Мысль об уничтоженном и потерянном оружии, выстроила в больной голове логичную цепочку, конечным звеном которой была картина, как я из ПТР привожу в негодность немецкие гаубицы, стреляя каждой из них в ствол.
Но, увы, сейчас в моём распоряжении ничего подобного не было. Финка, верный ТТ, две винтовки Маузера и вот теперь пулемёт МG-34 составили всё моё вооружение. И мне предстояло решить непростую задачу, как с помощью столь скудного арсенала уничтожить ненавистную батарею.
Завёл мотоцикл, сев за руль, и приказал пленному, у которого руки до сих пор оставались связанными, разместиться в коляске, при этом руки всегда держать на виду.
— И не вздумай их плащом накрывать. Твои ладошки я должен видеть. А если увижу в них хоть что-то, напоминающее оружие или предмет, представляющие для меня угрозу, а также, если я почувствую неладное, имей в виду — ликвидирую как врага народа. Понял?
Фриц в отрицании помотал головой. Он вновь подтвердил слова, сказанные ранее:
— Я принял свою судьбу и готов идти с тобой до конца.
Его резон я, в общем-то, давно понял. Сейчас он стал для своих чужим. Более того, он стал предателем и самым настоящим врагом для немецкой нации. Но вот в этом-то и крылась сложность ситуации. Врагом он для своих стал, а вот своим для наших (в моём лице) стать не смог. Глядя на него, я сразу вспоминал горящие деревни и разрушенные города нашей Родины и сдерживал себя, чтобы немедленно не совершить справедливую и законную месть. Месть за всё и за всех. Но все же я держался, помня о том, что этот немец нам может сослужить хорошую службу.
Думаю, Фриц это тоже прекрасно понимал. А потому всем своим видом и словами он заверил, что теперь со мной и за меня. Правда, говоря это, в конце своей пламенной речи он добавил, что, к сожалению, не знает моего имени.
Давя на ручку газа, я вначале хотел было съязвить, отговорившись какой-нибудь хохмой. Потом хотел назвать свою фамилию. Но затем, посчитав, что первому встречному раскрываться по меньшей мере глупо, решил частично своё инкогнито раскрыть и заявил, что зовут меня Забабаха.
Посмотрел на реакцию. Её особо и не было вовсе. Только увидел, что сидящая рядом каска кивнула вперёд (а я его в каску тоже нарядил) и всё. И тогда мне в голову пришла мысль о том, что Фриц, услышав мою «фамилию» принял её буквально так, как я и сказал. Впрочем, если хорошенько подумать с кем мы имеем дело, то в этом не было ничего удивительного. Им же пропаганда уже лет десять втирает, что мы «недочеловеки». А это значит, что для него нет ничего необычного в том, что у таких вот варваров, как я, столь непривычные арийскому слуху имена.
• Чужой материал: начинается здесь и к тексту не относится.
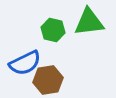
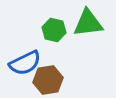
green triangle: moved 1 px left, 1 px down
green hexagon: moved 1 px right
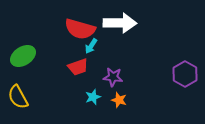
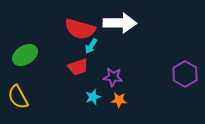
green ellipse: moved 2 px right, 1 px up
orange star: rotated 14 degrees counterclockwise
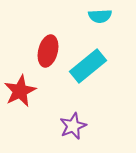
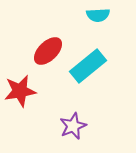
cyan semicircle: moved 2 px left, 1 px up
red ellipse: rotated 32 degrees clockwise
red star: rotated 16 degrees clockwise
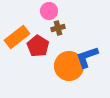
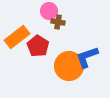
brown cross: moved 6 px up; rotated 24 degrees clockwise
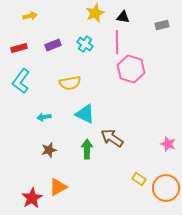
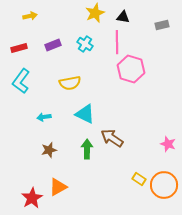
orange circle: moved 2 px left, 3 px up
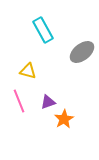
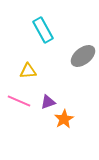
gray ellipse: moved 1 px right, 4 px down
yellow triangle: rotated 18 degrees counterclockwise
pink line: rotated 45 degrees counterclockwise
Или фамилии?
Да, собственно, мне было на это абсолютно наплевать. Что он там думает? Что его там заботит? Это было сейчас дело двадцать пятое. Мне сейчас предстояло решить, что делать дальше.
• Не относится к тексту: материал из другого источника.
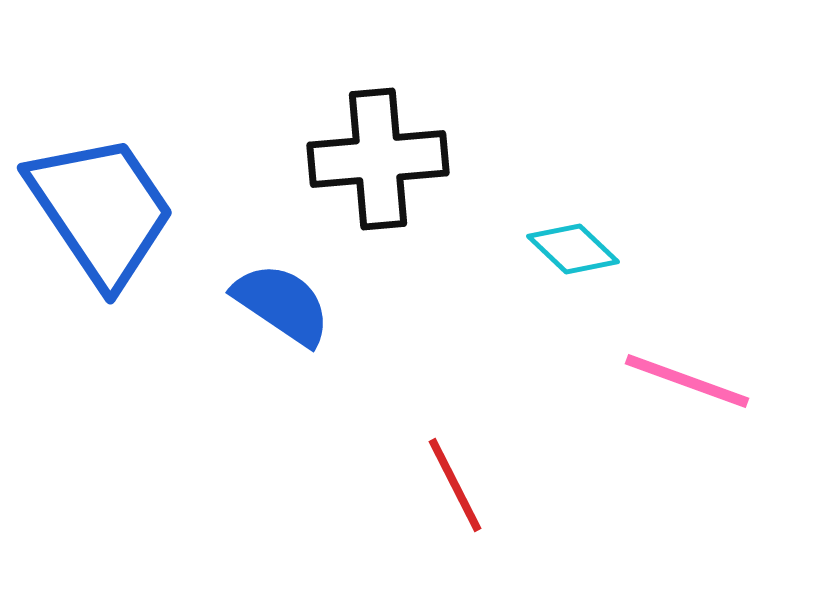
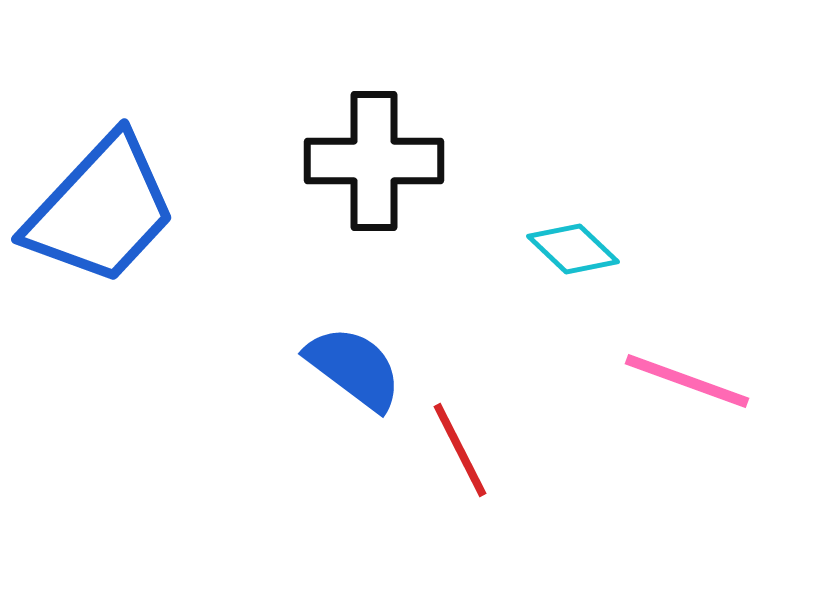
black cross: moved 4 px left, 2 px down; rotated 5 degrees clockwise
blue trapezoid: rotated 77 degrees clockwise
blue semicircle: moved 72 px right, 64 px down; rotated 3 degrees clockwise
red line: moved 5 px right, 35 px up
И время у меня оставалось ровно до тех пор, пока мы по дуге мчимся по пустынной улице на западную окраину Троекуровска.
Конечно же, в голове в первую очередь сидела столь приятная слуху красноармейца фраза о немецком штабе. Во все времена, во всех войнах, уничтожение штаба и высшего командования всегда считалась главной целью. Но именно здесь и сейчас я это делать считал нецелесообразным.
Вот прямо так — дело уничтожения штаба у меня сейчас по ценности стояло не на первом месте. Парадокс, но это так. После всестороннего обдумывания, я пришёл к мысли, что туда ехать мне ненужно.
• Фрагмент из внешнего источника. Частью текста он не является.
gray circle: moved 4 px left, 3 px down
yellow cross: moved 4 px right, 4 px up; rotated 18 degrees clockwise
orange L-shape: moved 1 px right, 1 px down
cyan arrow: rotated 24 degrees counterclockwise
Ну да, вроде бы штаб, туда стекается вся информация, оттуда происходит управление войсками — всё это да. Но по факту, я понимал также и то, что очень серьёзной выгоды по его уничтожению именно в эту минуту ни я, ни наши войска не получат.
В рядах противника сейчас и так процветает паника и дезорганизация. Наступление встало. Техника горит. Много раненых и убитых. Враг бежит на свои позиции. Так что, в ближайшее время ни о какой слаженной работе военного механизма «немецкой машины» можно вообще не говорить. Пока они перегруппируются, пока они назначат новых командиров взамен вышедших из строя. Пока они проанализируют ошибки наступления, пока придумают новую тактику и новый план, пройдёт достаточно много времени. А значит, именно сейчас, штаб противника нам не опасен, и им если и заниматься, то позже.
Также, как бы я ни хотел, не могу поехать и в немецкий госпиталь, дабы устроить там месть с добиванием недобитков. Тем более, что они этот госпиталь расположили фактически на фронтовой линии. А потому никакие конвенции и права человека тут работать не могли и не могут. Впрочем, о чём это я⁈ О каких ещё правах человека может идти речь, когда мы говорим об убийцах, насильниках и садистах, издевающихся над нашими советскими людьми, уничтожая и сжигая в печах женщин, детей, стариков. Ни на секунду не забывая об этом, я был готов расквитаться с любым противником где угодно и когда угодно. Но опять же, увы, вот именно в этот момент времени этого сделать я тоже не мог.
И всё потому, что здесь и сейчас главным приоритетом для меня стало именно уничтожение артиллерии. Артиллерии, которая отказалась выполнять мои законные приказы по полному уничтожению немецких оккупантов! Нет, всё же немножечко, совсем чуточку, они, конечно, наши законные требования исполнили, сделав несколько залпов по обалдевшим от такого поворота камрадам. Но это была лишь малая часть того, что они могли сделать, но не сделали. Исправной техники в колоннах, даже после активации минной ловушки, у врага оставалось ещё достаточно. И при желании артиллеристам было где развернуться и от души пострелять. Но они отказались расходовать свой боекомплект. А это означало одно — уже скоро все эти неизрасходованные артиллерийские снаряды, как град, посыплются на Новск и наши позиции. Вот, чтобы этого не случилось, уничтожением данной угрозы я и собирался сейчас заняться.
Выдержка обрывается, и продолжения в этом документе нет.